Your task
Down to the last line, set down the listing below exactly, apart from its pictures.
------------------------------------
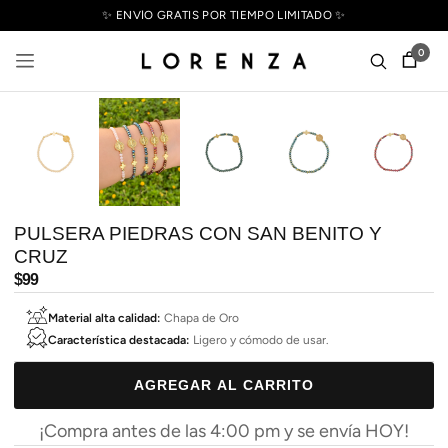
✨ ENVÍO GRATIS POR TIEMPO LIMITADO ✨
0
PULSERA PIEDRAS CON SAN BENITO Y
CRUZ
Precio
$99
habitual
Material alta calidad:
Chapa de Oro
Característica destacada:
Ligero y cómodo de usar.
AGREGAR AL CARRITO
¡Compra antes de las 4:00 pm y se envía HOY!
------------------------------------
Task output
✨ ENVÍO GRATIS POR TIEMPO LIMITADO ✨
0
PULSERA PIEDRAS CON SAN BENITO Y
CRUZ
Precio
$99
habitual
Material alta calidad:
Chapa de Oro
Característica destacada:
Ligero y cómodo de usar.
AGREGAR AL CARRITO
¡Compra antes de las 4:00 pm y se envía HOY!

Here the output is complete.